Command table

MadROM dispatches every player command through the global cmd_table defined in src/interp.c. Each entry uses the struct cmd_type layout declared in src/interp.h so that the interpreter can discover the handler function, the positions and trust levels that may execute it, and whether immortals should see it in command listings.

Entry layout

The fields of struct cmd_type describe both how a command is invoked and how it is presented:

Field Declared in Purpose
name src/interp.h Text players type at the prompt. Abbreviations work so long as they are unique.
do_fun src/interp.h Function pointer to the implementation, usually defined in one of the act_*.c files.
position src/interp.h Minimum character position (for example POS_DEAD, POS_STANDING) required before the interpreter will call the handler.
level src/interp.h Minimum level or trust that may use the command.
wizbit[WIZ_BITS] src/interp.h Optional wizard flag requirements. The stock table leaves these as zero but they can gate commands behind custom wiznet-style permissions.
log src/interp.c Controls logging with the LOG_NORMAL, LOG_ALWAYS, and LOG_NEVER constants. Entries flagged LOG_ALWAYS are written to the immortal log even without fLogAll.
show src/interp.c When set to FALSE the command is hidden from the commands listing, though it still works when typed directly.
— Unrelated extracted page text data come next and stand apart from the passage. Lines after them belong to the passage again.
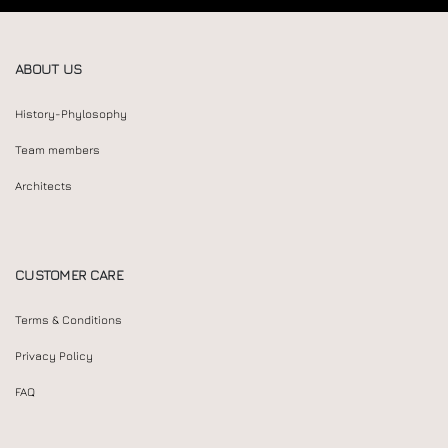
ABOUT US
History-Phylosophy
Team members
Architects
CUSTOMER CARE
Terms & Conditions
Privacy Policy
FAQ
Because the interpreter checks commands in the order they appear in cmd_table, related entries are commonly grouped together in the source file.

Adding a command

To wire a new command into the game:

  1. Declare the handler – Add a DECLARE_DO_FUN(do_yourcommand); prototype to src/interp.h so the table can reference it.
  2. Register the entry – Insert a row into cmd_table in src/interp.c with the command name, handler, required position, level, wizard bits, logging mode, and visibility flag.
  3. Implement the behavior – Provide the do_yourcommand function in an appropriate source file (often one of the act_*.c modules). Make sure it follows the standard signature so the interpreter can invoke it.

Immortal commands should set the level field to the appropriate trust threshold and toggle log or show to control auditing and visibility. Mortals-only commands typically leave wizbit at zero.

Social commands

Emotes and socials bypass the command table and instead use the social_table array that load_socials populates in src/db2.c. Each entry is a struct social_type with fields such as name, char_no_arg, others_no_arg, char_found, others_found, vict_found, and optional self-targeted strings. To add a social, append the new definition to the socials data file read by load_socials; the loader handles $ sentinels for empty strings and # markers that terminate each definition.

Logging and snooping

When the interpreter dispatches a command it calls the handler after running the logging and snoop hooks in src/interp.c. Commands that set log to LOG_ALWAYS, characters flagged with PLR_LOG, or a server with fLogAll enabled generate entries in the immortal log and on the secure wiznet channel. The snoop system also echoes the final command line to any administrators snooping the player before the handler executes.